The trucking terminal was very well constructed, so it was decided to renovate it rather than tear it down and start over. Renovation began in the spring of 1983 and on April 7 of the following year it opened. At over 40,000 square feet, the branch was five times the size of the branch in the shopping center that it replaced, although some of that space was used by the county system for its headquarters, which moved from Ewing.

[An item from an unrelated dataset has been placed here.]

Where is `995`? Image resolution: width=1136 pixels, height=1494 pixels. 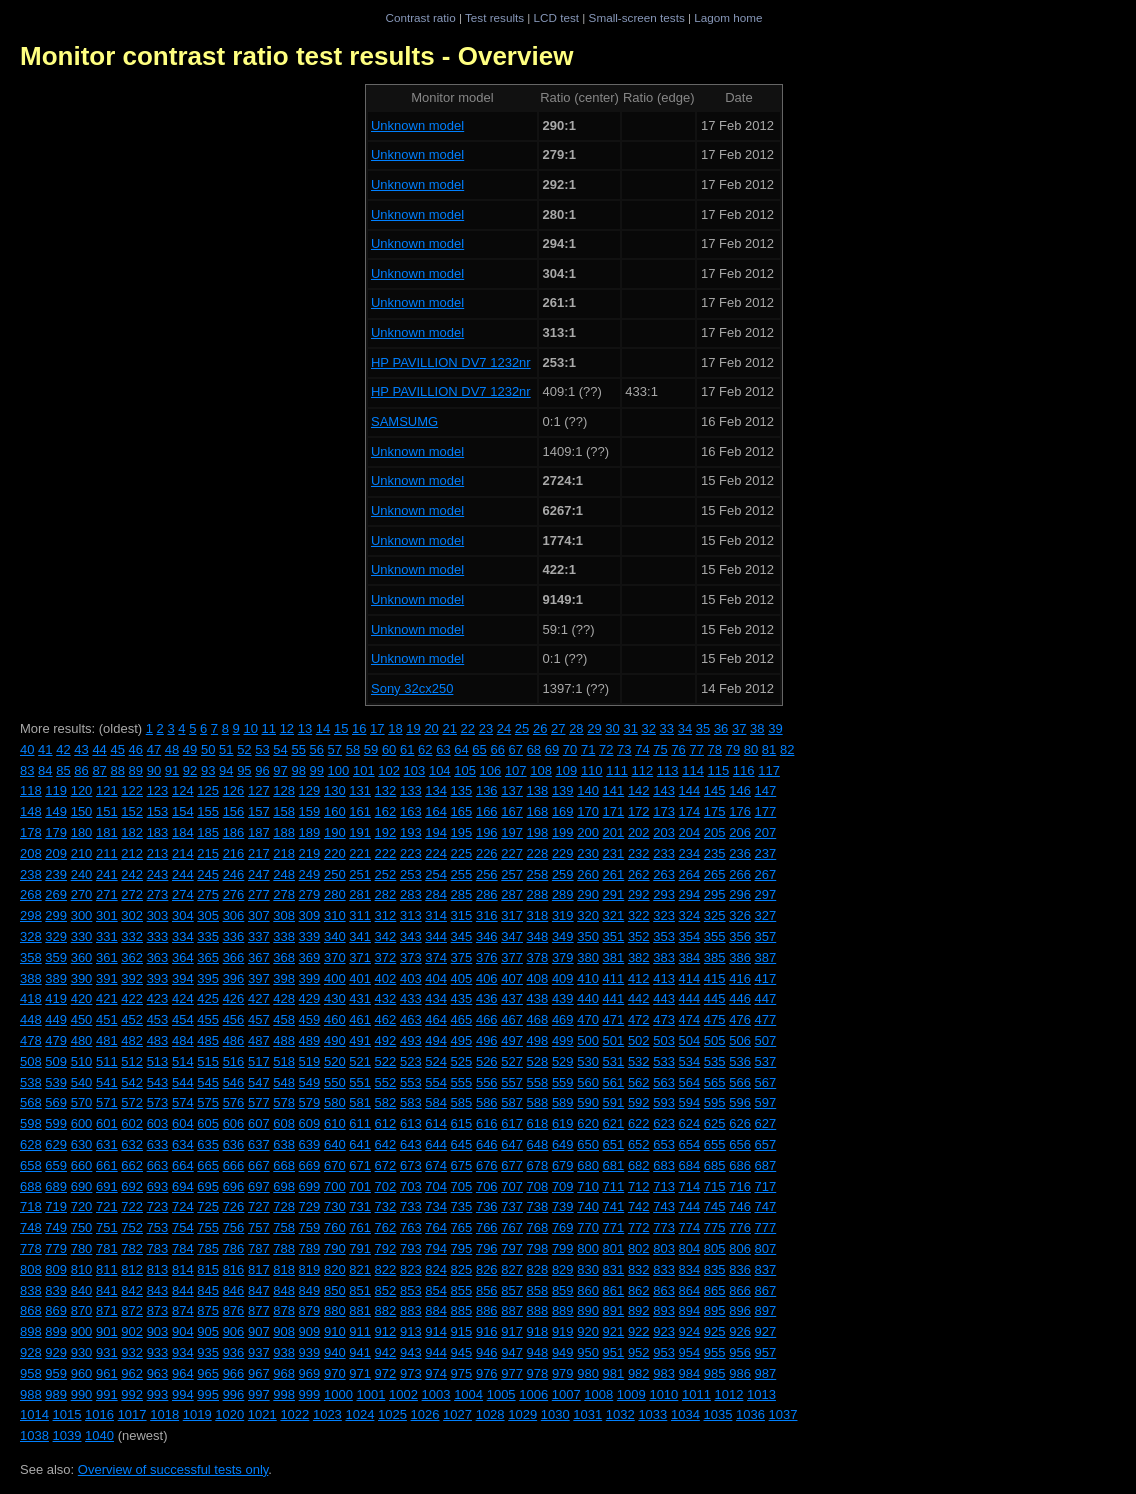
995 is located at coordinates (208, 1394).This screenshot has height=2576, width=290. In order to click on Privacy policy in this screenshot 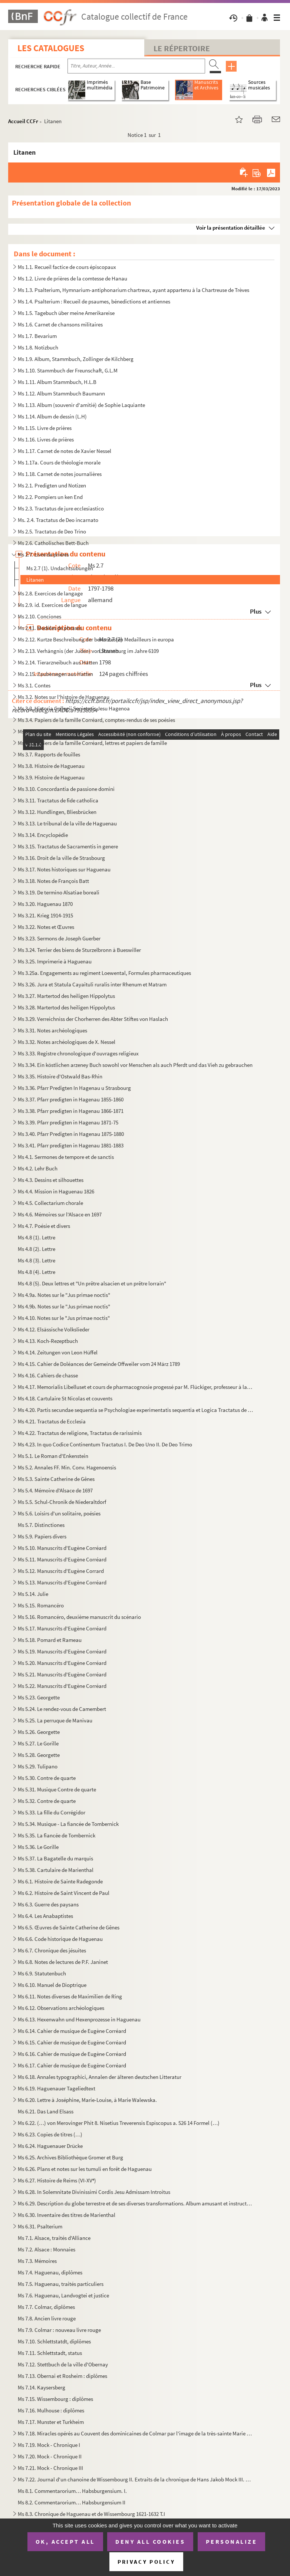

In 1994 the MCIA borrowed $15 million to fund another upgrade of the library system, including one new building in West Windsor. In Lawrence, 17,000 square feet were added at the rear and the west end of the existing building, providing an expanded reference section, additional community meeting rooms, and new offices for the headquarters staff, whose former offices became the fiction department “downstairs.”

The past two decades have seen a technological makeover of the Lawrence branch. The circulation system was computerized in 1990 and the card catalog was removed in 1991. At the same time the branch installed its first terminals for electronic databases. It was connected to the Internet for the first time in 1995 and supplemented its public terminals with Wi-Fi capability in 2004. Meanwhile LPs were replaced by CDs, VHS tapes by DVDs, and both by streaming services. Books on tape and eBooks were added to the circulating collection.

Prior to the pandemic, the Lawrence branch offered fitness, computer, and arts and crafts classes, plus a range of special programs, many supported by the active Friends of the Library group, which was founded in 1991. During the pandemic, patrons were able to access the collections through curbside pickup, and much of the programming moved online. With the pandemic receding in Mercer County, the Lawrence branch is gradually returning to normal, welcoming patrons consistent with public health guidelines.